Administrative law required reasonableness. The Quebec Court of Appeal found that kirpans could only be harmful, but Abella and Deschamps criticized this opinion for neglecting other evidence. Other objects commonly found at school can be used as weapons. Moreover, the Sikh student had accepted limits on the wearing of the kirpan. Thus, the decision was judged unreasonable.

===LeBel===
Another concurrence was written by Justice Louis LeBel. He noted the difficulty of using a section 1 analysis, in this case on administrative law. He wrote that the Canadian Charter and Quebec Charter of Human Rights and Freedoms do not always need to be used when administrative law provides an analytical framework. However, the Constitution of Canada inevitably has an impact in some cases. In this case freedom of religion was invoked, as well as security of person under section 7 of the Charter when it came to other students' safety.

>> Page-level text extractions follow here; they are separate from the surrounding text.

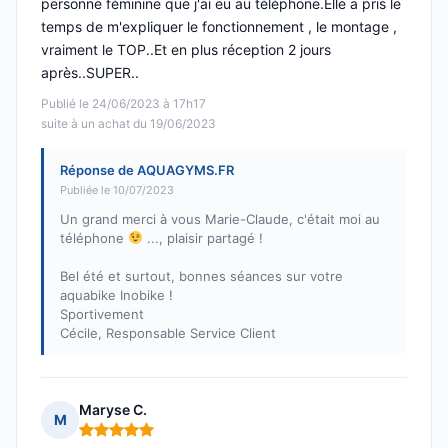
personne féminine que j'ai eu au téléphone.Elle a pris le
temps de m'expliquer le fonctionnement , le montage ,
vraiment le TOP..Et en plus réception 2 jours
après..SUPER..
Publié le 24/06/2023 à 17h17
suite à un achat du 19/06/2023
Réponse de AQUAGYMS.FR
Publiée le 10/07/2023
Un grand merci à vous Marie-Claude, c'était moi au
téléphone
..., plaisir partagé !
Bel été et surtout, bonnes séances sur votre
aquabike Inobike !
Sportivement
Cécile, Responsable Service Client
Maryse C.
M
Note : 5 sur 5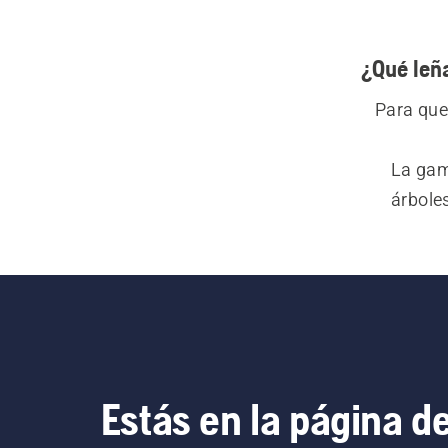
¿Qué leñ
Para que 
La gam
árbole
trabajo
Estás en la página d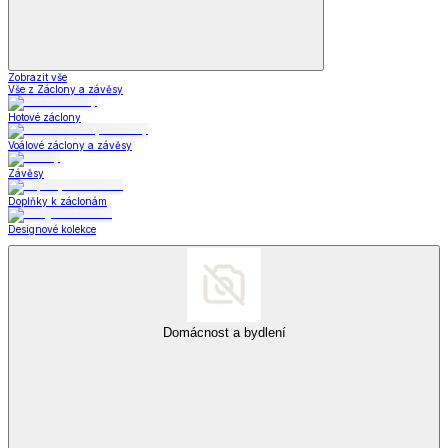
Šperky a hodinky
Šperky
Šperky a hodinky
Zobrazit vše
Vše z Šperky a hodinky
Šperky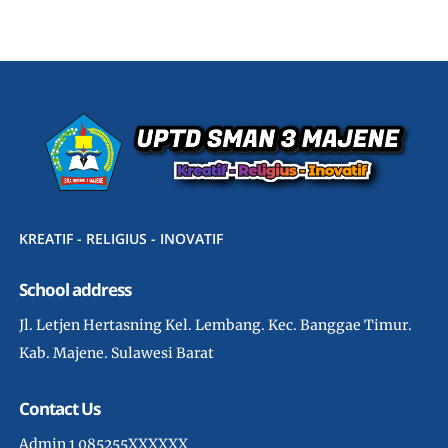
KREATIF - RELIGIUS - INOVATIF
School address
Jl. Letjen Hertasning Kel. Lembang. Kec. Banggae Timur.
Kab. Majene. Sulawesi Barat
Contact Us
Admin 1 085255XXXXXX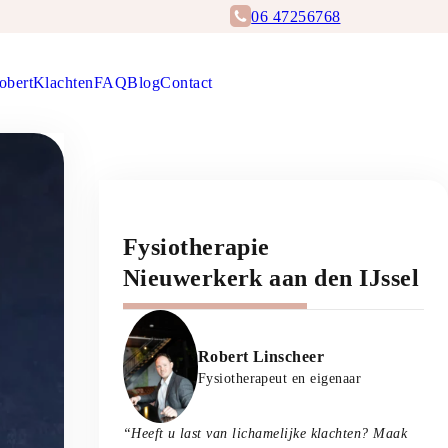
06 47256768
obert
Klachten
FAQ
Blog
Contact
Afspraak maken
Fysiotherapie
Nieuwerkerk aan den IJssel
Headshot
Robert Linscheer
Robert Linscheer
Fysiotherapeut en eigenaar
“Heeft u last van lichamelijke klachten? Maak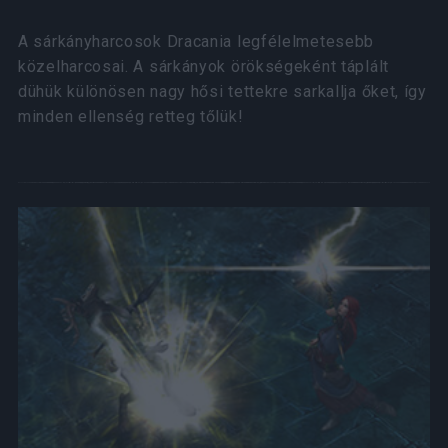
A sárkányharcosok Dracania legfélelmetesebb
közelharcosai. A sárkányok örökségeként táplált
dühük különösen nagy hősi tettekre sarkallja őket, így
minden ellenség retteg tőlük!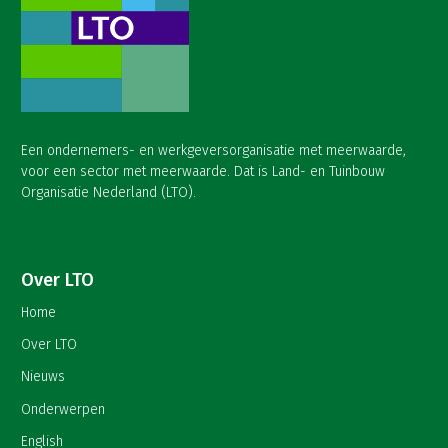
Een ondernemers- en werkgeversorganisatie met meerwaarde,
voor een sector met meerwaarde. Dat is Land- en Tuinbouw
Organisatie Nederland (LTO).
Over LTO
Home
Over LTO
Nieuws
Onderwerpen
English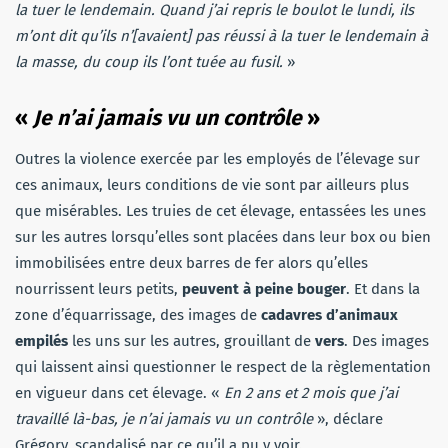
la tuer le lendemain. Quand j’ai repris le boulot le lundi, ils
m’ont dit qu’ils n’[avaient] pas réussi à la tuer le lendemain à
la masse, du coup ils l’ont tuée au fusil.
»
«
Je n’ai jamais vu un contrôle
»
Outres la violence exercée par les employés de l’élevage sur
ces animaux, leurs conditions de vie sont par ailleurs plus
que misérables. Les truies de cet élevage, entassées les unes
sur les autres lorsqu’elles sont placées dans leur box ou bien
immobilisées entre deux barres de fer alors qu’elles
nourrissent leurs petits,
peuvent à peine bouger
. Et dans la
zone d’équarrissage, des images de
cadavres d’animaux
empilés
les uns sur les autres, grouillant de
vers
. Des images
qui laissent ainsi questionner le respect de la règlementation
en vigueur dans cet élevage. «
En 2 ans et 2 mois que j’ai
travaillé là-bas, je n’ai jamais vu un contrôle
», déclare
Grégory, scandalisé par ce qu’il a pu y voir.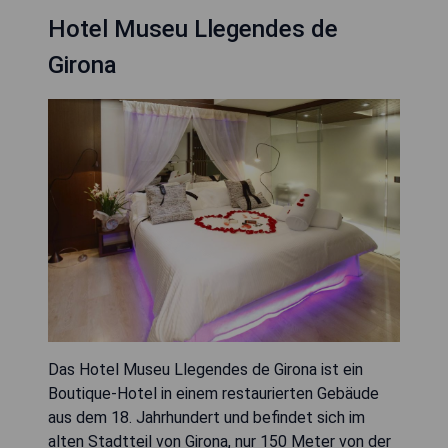
Hotel Museu Llegendes de
Girona
Das Hotel Museu Llegendes de Girona ist ein
Boutique-Hotel in einem restaurierten Gebäude
aus dem 18. Jahrhundert und befindet sich im
alten Stadtteil von Girona, nur 150 Meter von der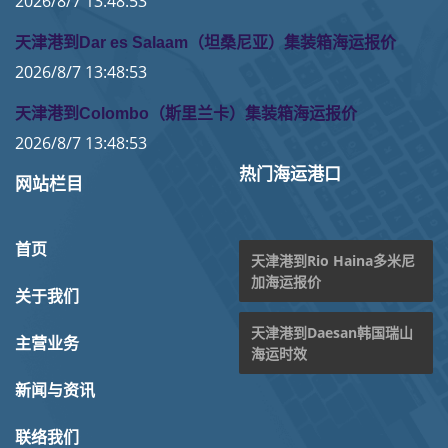
2026/8/7 13:48:53
天津港到Dar es Salaam（坦桑尼亚）集装箱海运报价
2026/8/7 13:48:53
天津港到Colombo（斯里兰卡）集装箱海运报价
2026/8/7 13:48:53
热门海运港口
网站栏目
首页
天津港到Rio Haina多米尼
加海运报价
关于我们
天津港到Daesan韩国瑞山
主营业务
海运时效
新闻与资讯
联络我们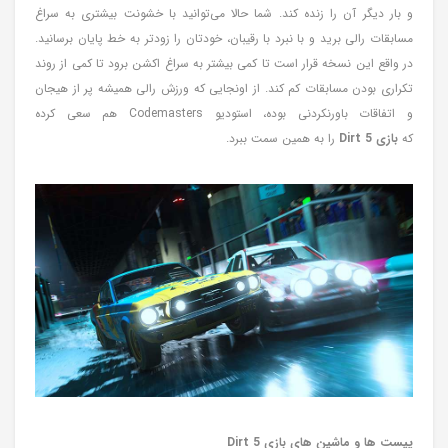
و بار دیگر آن را زنده کند. شما حالا می‌توانید با خشونت بیشتری به سراغ
مسابقات رالی برید و با نبرد با رقیبان، خودتان را زودتر به خط پایان برسانید.
در واقع این نسخه قرار است تا کمی بیشتر به سراغ اکشن برود تا کمی از روند
تکراری بودن مسابقات کم کند. از اونجایی که ورزش رالی همیشه پر از هیجان
و اتفاقات باورنکردنی بوده، استودیو Codemasters هم سعی کرده
که
بازی
5
Dirt
را به همین سمت ببرد.
پیست ها و ماشین های بازی Dirt 5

To reconcile these conflicting rights, LeBel wrote that section 1 was not the only possible answer. He pointed to Young v. Young (1993) to support this proposition. In this situation, evaluating the ban on kirpans should be done through administrative law regarding the commission's authority to protect security of person, and then this evaluation should be judged in light of the Constitution. Before moving to section 1, the rights should be defined. In this case, LeBel found no evidence anyone's security of person was at risk. Turning to the Oakes test, he disregarded the requirement for a sufficient objective for rights violations since the governing statutes were not questioned. On the issue of proportionality, he felt the commission did not effectively prove its case.